I think something I definitely could have done better during the application process was managing my nerves and mental state while waiting to hear back from schools. Especially while waiting post-interview, I became a nervous wreck and a bit of a pain to be around (just ask my girlfriend). The thought that a decision could come through email/phone/mail at any moment was nearly always lurking in the back of my mind, and it was definitely a mental distraction I could have managed better.
Accepted: Have you had any exposure to the medical/healthcare field or clinical experience? How important do you think it is to experience the world of medicine before deciding to become a doctor?
Ryan: The summer before college I worked the front desk of a medical clinic and I also spent a year volunteering in the Emergency Department of the local hospital next to my school. However, the best clinical experience I had, by far, was volunteering and interning for a local non-profit, Doctors Without Walls-Santa Barbara Street Medicine. The doctors, nurses, and other professionals volunteering for the non-profit would go out of their way to help students, and the experience was incredibly rewarding. If you find yourself stuck in a rut in a typical medical experience, I’d highly recommend getting involved with a non-profit in your area!
Accepted: Can you tell us about your two websites? Who is your target audience? Why did you decide to blog about your experience?
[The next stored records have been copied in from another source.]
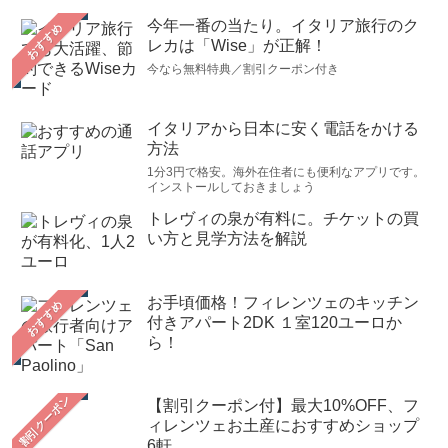
今年一番の当たり。イタリア旅行のク
おすすめ
レカは「Wise」が正解！
今なら無料特典／割引クーポン付き
イタリアから日本に安く電話をかける
方法
1分3円で格安。海外在住者にも便利なアプリです。
インストールしておきましょう
トレヴィの泉が有料に。チケットの買
い方と見学方法を解説
お手頃価格！フィレンツェのキッチン
おすすめ
付きアパート2DK １室120ユーロか
ら！
【割引クーポン付】最大10%OFF、フ
ィレンツェお土産におすすめショップ
6軒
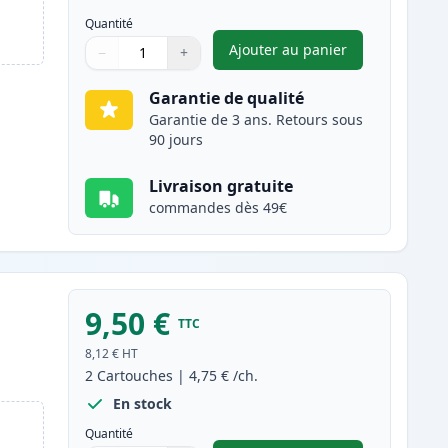
Quantité
Ajouter au panier
−
+
,
Pack de 2 Brother LC98
Quantité
Utilisez les boutons pour ajuster
Quantité
:
1
Garantie de qualité
Garantie de 3 ans. Retours sous
90 jours
Livraison gratuite
commandes dès 49€
9,50 €
TTC
s
8,12 €
HT
2
Cartouches
|
4,75 €
/ch.
En stock
Quantité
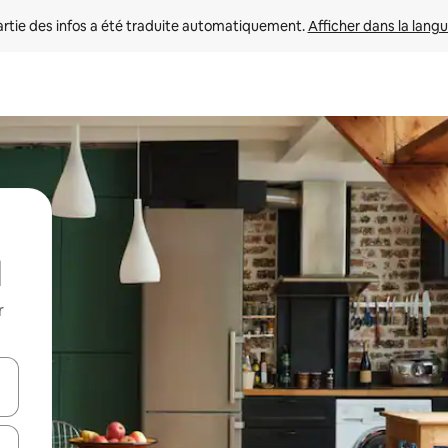
rtie des infos a été traduite automatiquement. 
Afficher dans la langu
r
utilisant les flèches vers le haut et vers le bas, ou en appuyant dessus 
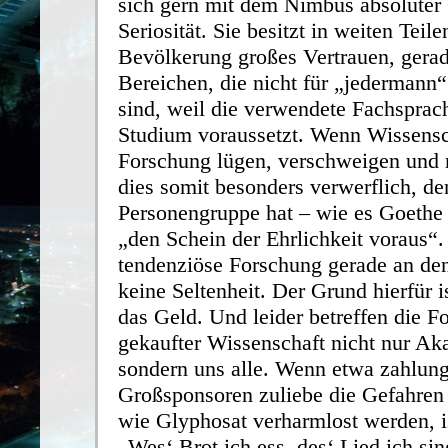
sich gern mit dem Nimbus absoluter 
Seriosität. Sie besitzt in weiten Teile
Bevölkerung großes Vertrauen, gerad
Bereichen, die nicht für „jedermann“
sind, weil die verwendete Fachsprac
Studium voraussetzt. Wenn Wissensc
Forschung lügen, verschweigen und m
dies somit besonders verwerflich, de
Personengruppe hat – wie es Goethe 
„den Schein der Ehrlichkeit voraus“. 
tendenziöse Forschung gerade an de
keine Seltenheit. Der Grund hierfür i
das Geld. Und leider betreffen die F
gekaufter Wissenschaft nicht nur Ak
sondern uns alle. Wenn etwa zahlung
Großsponsoren zuliebe die Gefahren
wie Glyphosat verharmlost werden, i
„Wes‘ Brot ich ess, des‘ Lied ich sin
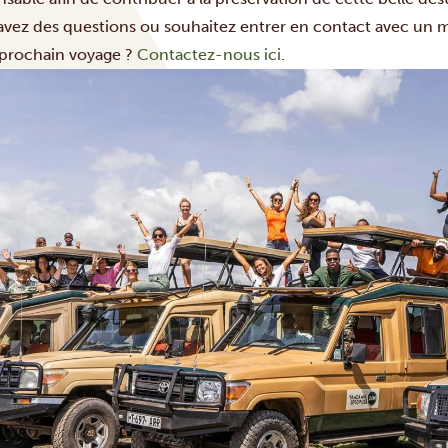
avez des questions ou souhaitez entrer en contact avec un
 prochain voyage ?
Contactez-nous ici
.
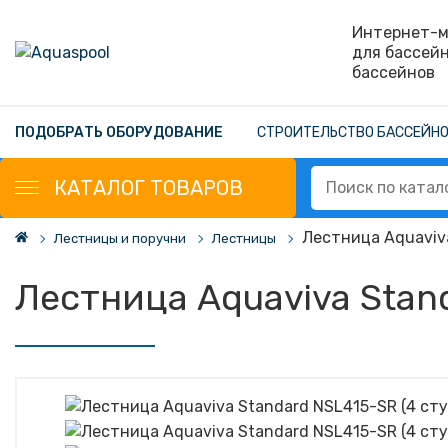
Интернет-м
для бассей
бассейнов
ПОДОБРАТЬ ОБОРУДОВАНИЕ
СТРОИТЕЛЬСТВО БАССЕЙН
КАТАЛОГ
ТОВАРОВ
Лестница Aquaviva
Лестницы и поручни
Лестницы
Лестница Aquaviva Stand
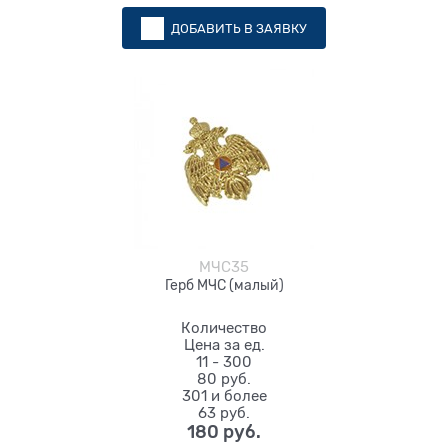
ДОБАВИТЬ В ЗАЯВКУ
МЧС35
Герб МЧС (малый)
Количество
Цена за ед.
11 - 300
80 руб.
301 и более
63 руб.
180
 руб.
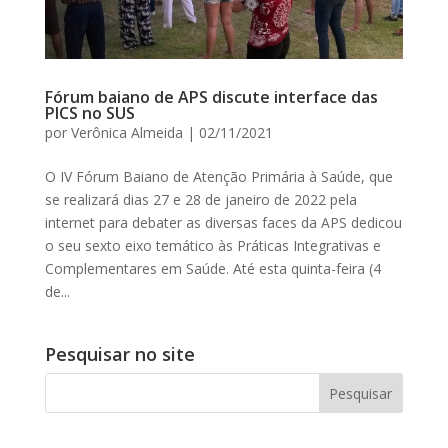
Fórum baiano de APS discute interface das
PICS no SUS
por
Verônica Almeida
|
02/11/2021
O IV Fórum Baiano de Atenção Primária à Saúde, que
se realizará dias 27 e 28 de janeiro de 2022 pela
internet para debater as diversas faces da APS dedicou
o seu sexto eixo temático às Práticas Integrativas e
Complementares em Saúde. Até esta quinta-feira (4
de...
Pesquisar no site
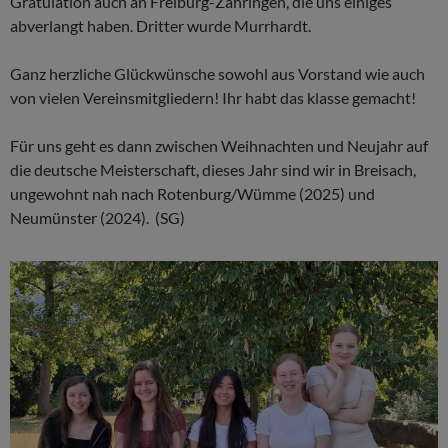
Gratulation auch an Freiburg-Zähringen, die uns einiges
abverlangt haben. Dritter wurde Murrhardt.
Ganz herzliche Glückwünsche sowohl aus Vorstand wie auch
von vielen Vereinsmitgliedern! Ihr habt das klasse gemacht!
Für uns geht es dann zwischen Weihnachten und Neujahr auf
die deutsche Meisterschaft, dieses Jahr sind wir in Breisach,
ungewohnt nah nach Rotenburg/Wümme (2025) und
Neumünster (2024). (SG)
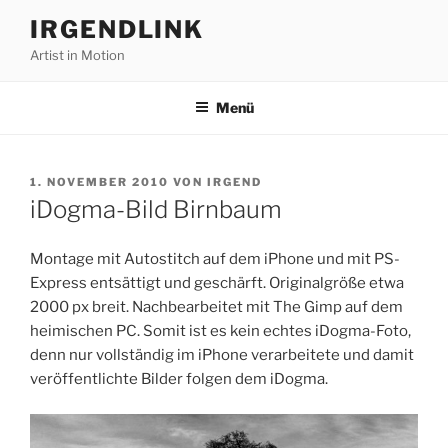
Zum
IRGENDLINK
Inhalt
Artist in Motion
springen
Menü
VERÖFFENTLICHT
1. NOVEMBER 2010
VON
IRGEND
AM
iDogma-Bild Birnbaum
Montage mit Autostitch auf dem iPhone und mit PS-
Express entsättigt und geschärft. Originalgröße etwa
2000 px breit. Nachbearbeitet mit The Gimp auf dem
heimischen PC. Somit ist es kein echtes iDogma-Foto,
denn nur vollständig im iPhone verarbeitete und damit
veröffentlichte Bilder folgen dem iDogma.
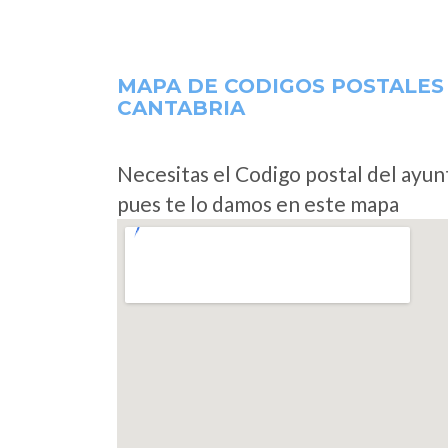
MAPA DE CODIGOS POSTALES
CANTABRIA
Necesitas el Codigo postal del ayu
pues te lo damos en este mapa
Ryan: Bored and frustrated by the “typical” premed experiences I was getting in college, I started PracticalPremed in 2010 to engage with other premeds online. For some reason, people actually enjoyed reading my blog, and so I started posting more articles about the strategies I used during the application process. PracticalPremed is ideally for medical school applicants, and the thank you emails I get from readers make all the work put into the website worth it.
WhiteCoatDO is a brand new website I launched to document my journey through medical school. With the number of osteopathic medical students growing every year, I wanted to create a resource for future DO students to read. I’ve found blogging to be a fantastic creative outlet, and hopefully one day I’ll be able to parlay these experiences into a book.